◆ **WHAT YOU ARE ASKED TO DO**: What is needed is a verbatim copy of every record below, with the pictures left out.

◆ **MATERIAL PROVIDED**:

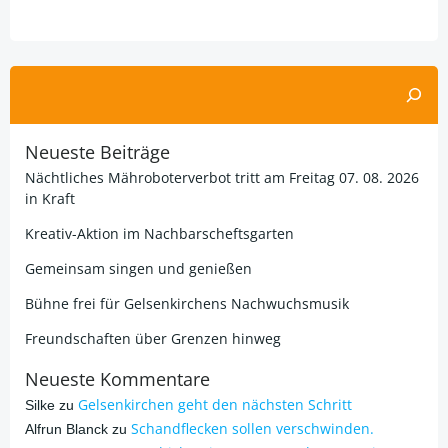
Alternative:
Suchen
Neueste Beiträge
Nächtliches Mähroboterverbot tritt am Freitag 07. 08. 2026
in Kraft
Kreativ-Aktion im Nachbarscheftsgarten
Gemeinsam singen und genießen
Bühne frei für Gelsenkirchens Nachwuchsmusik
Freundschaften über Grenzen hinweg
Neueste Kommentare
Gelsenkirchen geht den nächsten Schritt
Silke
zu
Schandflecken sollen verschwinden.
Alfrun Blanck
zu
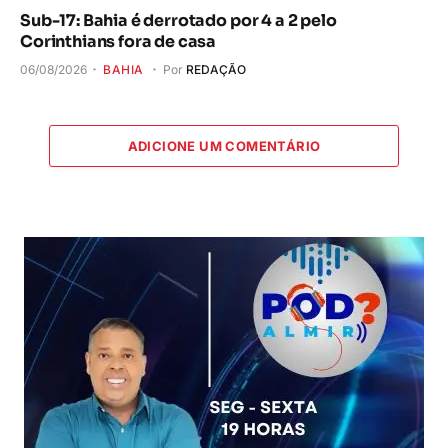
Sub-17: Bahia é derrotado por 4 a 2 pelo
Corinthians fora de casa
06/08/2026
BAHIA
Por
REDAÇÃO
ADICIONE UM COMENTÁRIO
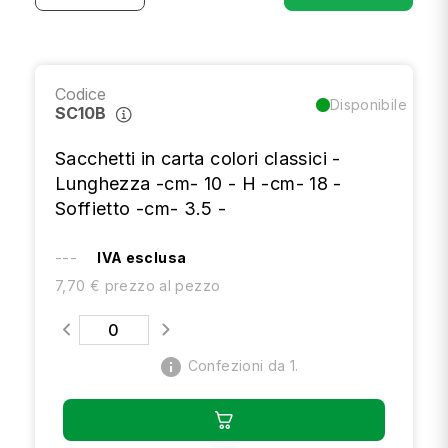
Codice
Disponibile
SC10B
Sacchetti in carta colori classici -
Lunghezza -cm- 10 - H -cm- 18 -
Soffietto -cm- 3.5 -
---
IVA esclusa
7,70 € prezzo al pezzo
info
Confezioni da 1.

◆ **ANSWER BOX**:
Alternative:
Suchen
Neueste Beiträge
Nächtliches Mähroboterverbot tritt am Freitag 07. 08. 2026
in Kraft
Kreativ-Aktion im Nachbarscheftsgarten
Gemeinsam singen und genießen
Bühne frei für Gelsenkirchens Nachwuchsmusik
Freundschaften über Grenzen hinweg
Neueste Kommentare
Gelsenkirchen geht den nächsten Schritt
Silke
zu
Schandflecken sollen verschwinden.
Alfrun Blanck
zu
Sub-17: Bahia é derrotado por 4 a 2 pelo
Corinthians fora de casa
06/08/2026
BAHIA
Por
REDAÇÃO
ADICIONE UM COMENTÁRIO
Codice
Disponibile
SC10B
Sacchetti in carta colori classici -
Lunghezza -cm- 10 - H -cm- 18 -
Soffietto -cm- 3.5 -
---
IVA esclusa
7,70 € prezzo al pezzo
info
Confezioni da 1.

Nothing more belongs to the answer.